Initially, atherosclerotic vascular events (AVEs) such as arterial thrombosis, coronary artery disease (CAD), acute coronary syndrome (ACS), myocardial infarction (MI) and ischemic stroke were not specifically recognized as irAEs and therefore not usually considered as a possible toxicity of ICIs. However, there is now growing preclinical and clinical evidence suggesting a possible correlation between ICIs and AVEs. In the present review we summarize and discuss the available literature on this topic.

Materials and Methods

For the present review, the PubMed database was searched from the inception to 31st January, 2021, using the following terms: (“CTLA-4” OR “PD-1” OR “PD-L1” OR “immune checkpoint^*” OR “immune checkpoint inhibitor^*” OR “anti-CTLA-4” OR “anti-PD-1” OR “anti-PD-L1” OR “ipilimumab” OR “tremelimumab” OR “nivolumab” OR “pembrolizumab” OR “atezolizumab” OR “durvalumab” OR “cemiplimab”) AND (“atherosclerosis” OR “atherosclerotic plaque” OR “vascular event^*” OR “arterial thrombosis” OR “coronary artery disease” OR “acute coronary syndrome” or “myocardial infarction” OR “ischemic stroke”).
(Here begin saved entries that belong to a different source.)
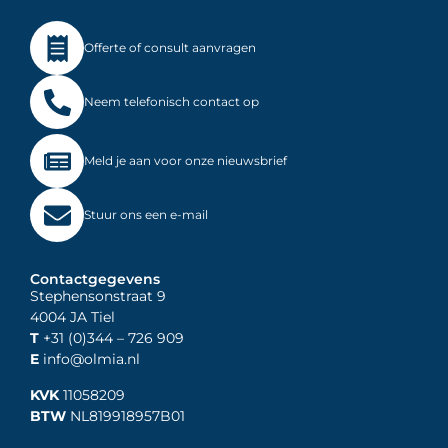
Offerte of consult aanvragen
Neem telefonisch contact op
Meld je aan voor onze nieuwsbrief
Stuur ons een e-mail
Contactgegevens
Stephensonstraat 9
4004 JA Tiel
T
+31 (0)344
– 726 909
E
info@olmia.nl
KVK
11058209
BTW
NL819918957B01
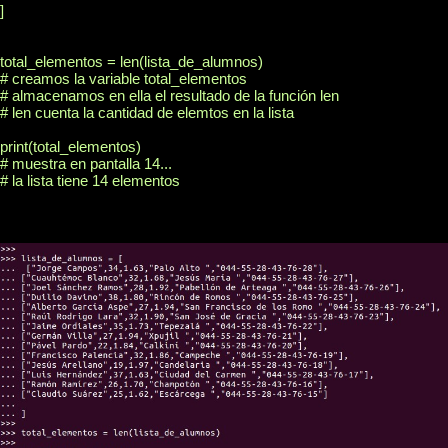
]

total_elementos = len(lista_de_alumnos)

# creamos la variable total_elementos

# almacenamos en ella el resultado de la función len

# len cuenta la cantidad de elemtos en la lista

print(total_elementos)

# muestra en pantalla 14...

# la lista tiene 14 elementos
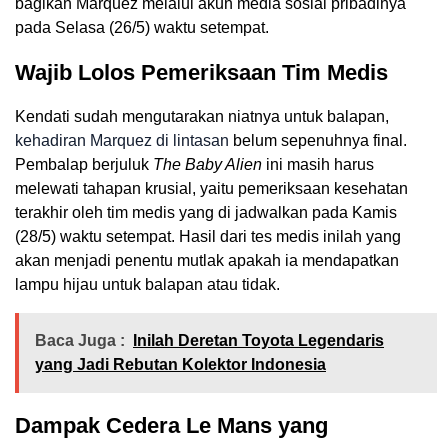
bagikan Marquez melalui akun media sosial pribadinya
pada Selasa (26/5) waktu setempat.
Wajib Lolos Pemeriksaan Tim Medis
Kendati sudah mengutarakan niatnya untuk balapan,
kehadiran Marquez di lintasan
belum sepenuhnya final.
Pembalap berjuluk
The Baby Alien
ini masih harus
melewati tahapan krusial, yaitu pemeriksaan kesehatan
terakhir oleh tim medis yang di jadwalkan pada Kamis
(28/5) waktu setempat. Hasil dari tes medis inilah yang
akan menjadi penentu mutlak apakah ia mendapatkan
lampu hijau untuk balapan atau tidak.
Baca Juga :
Inilah Deretan Toyota Legendaris
yang Jadi Rebutan Kolektor Indonesia
Dampak Cedera Le Mans yang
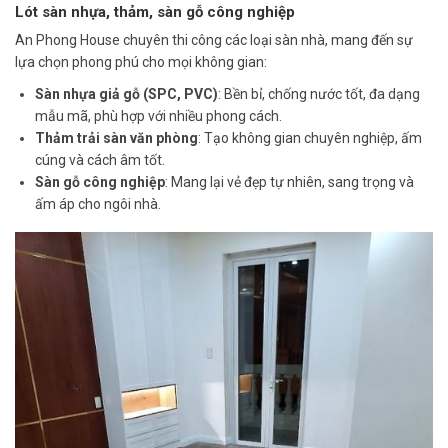
Lót sàn nhựa, thảm, sàn gỗ công nghiệp
An Phong House chuyên thi công các loại sàn nhà, mang đến sự
lựa chọn phong phú cho mọi không gian:
Sàn nhựa giả gỗ (SPC, PVC)
: Bền bỉ, chống nước tốt, đa dạng
mẫu mã, phù hợp với nhiều phong cách.
Thảm trải sàn văn phòng
: Tạo không gian chuyên nghiệp, ấm
cúng và cách âm tốt.
Sàn gỗ công nghiệp
: Mang lại vẻ đẹp tự nhiên, sang trọng và
ấm áp cho ngôi nhà.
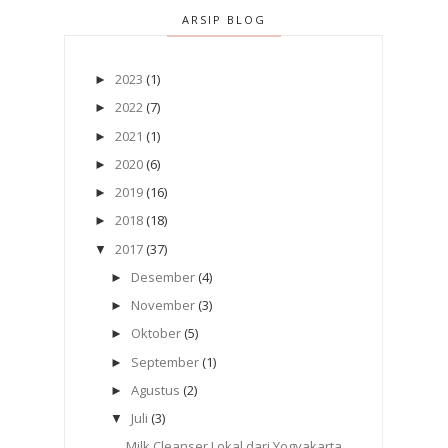
ARSIP BLOG
2023
(1)
►
2022
(7)
►
2021
(1)
►
2020
(6)
►
2019
(16)
►
2018
(18)
►
2017
(37)
▼
Desember
(4)
►
November
(3)
►
Oktober
(5)
►
September
(1)
►
Agustus
(2)
►
Juli
(3)
▼
Milk Cleanser Lokal dari Yogyakarta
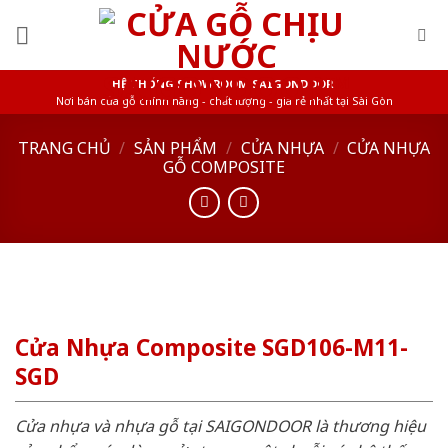
Skip
to
content
HỆ THỐNG SHOWROOM SAIGONDOOR
Nơi bán cửa gỗ chính hãng - chất lượng - giá rẻ nhất tại Sài Gòn
TRANG CHỦ
/
SẢN PHẨM
/
CỬA NHỰA
/
CỬA NHỰA
GỖ COMPOSITE
Cửa Nhựa Composite SGD106-M11-
SGD
Cửa nhựa và nhựa gỗ tại SAIGONDOOR là thương hiệu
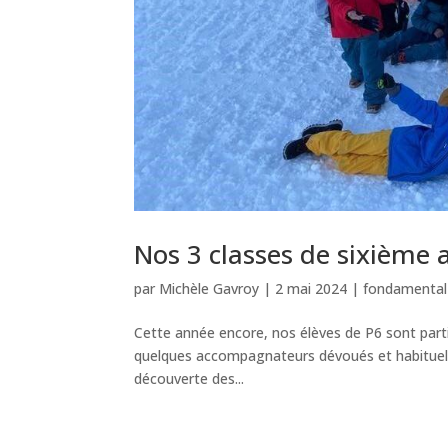
Nos 3 classes de sixième a
par
Michèle Gavroy
|
2 mai 2024
|
fondamental
Cette année encore, nos élèves de P6 sont partis
quelques accompagnateurs dévoués et habituels à
découverte des...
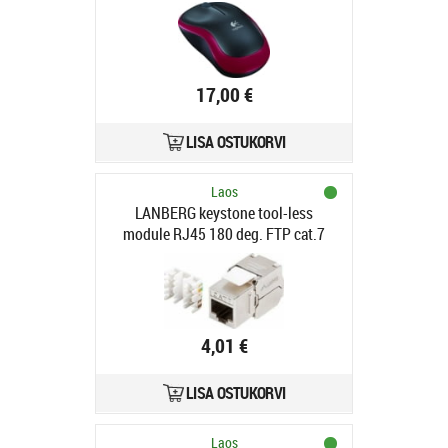
17,00 €
LISA OSTUKORVI
Laos
LANBERG keystone tool-less
module RJ45 180 deg. FTP cat.7
4,01 €
LISA OSTUKORVI
Laos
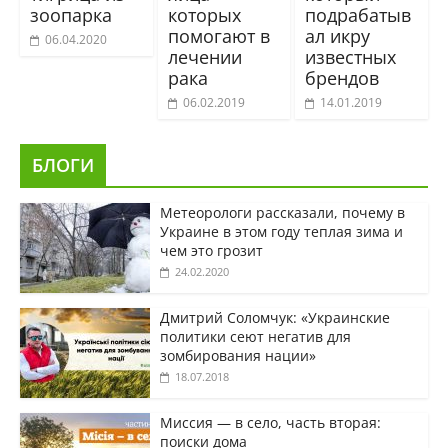
зоопарка
которых
подрабатыв
помогают в
ал икру
06.04.2020
лечении
известных
рака
брендов
06.02.2019
14.01.2019
БЛОГИ
Метеорологи рассказали, почему в
Украине в этом году теплая зима и
чем это грозит
24.02.2020
Дмитрий Соломчук: «Украинские
политики сеют негатив для
зомбирования нации»
18.07.2018
Миссия — в село, часть вторая:
поиски дома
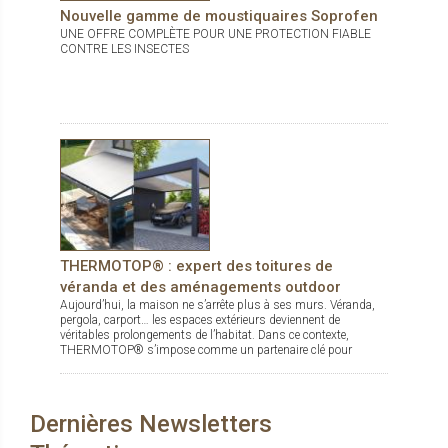
Nouvelle gamme de moustiquaires Soprofen
UNE OFFRE COMPLÈTE POUR UNE PROTECTION FIABLE
CONTRE LES INSECTES
THERMOTOP® : expert des toitures de
véranda et des aménagements outdoor
Aujourd’hui, la maison ne s’arrête plus à ses murs. Véranda,
pergola, carport… les espaces extérieurs deviennent de
véritables prolongements de l’habitat. Dans ce contexte,
THERMOTOP® s’impose comme un partenaire clé pour
concevoir des espaces de vie confortables, esthétiques et
durables, dedans comme dehors.
Dernières Newsletters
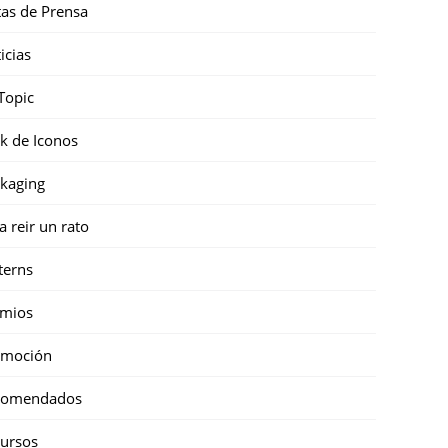
as de Prensa
icias
Topic
k de Iconos
kaging
a reir un rato
terns
emios
omoción
comendados
ursos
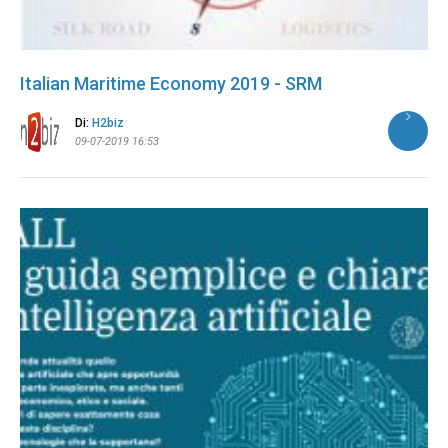
Italian Maritime Economy 2019 - SRM
Di:
H2biz
09-07-2019 16:53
Immune System and Atherosclerosis

Atherosclerosis is a complex disease process initiated by the retention in the arterial walls of low-density lipoprotein (LDL)-cholesterol, that may undergo oxidative modification leading to the formation of oxidide LDL (oxLDL). The accumulation of oxLDL may elicit an innate inflammatory response with the recruitment of circulating monocytes that, infiltrating arterial walls, differentiate into macrophages and at a later stage transform into foam cells that eventually die creating a core area in the plaque that consists of necrotic cells and cholesterol crystals (6).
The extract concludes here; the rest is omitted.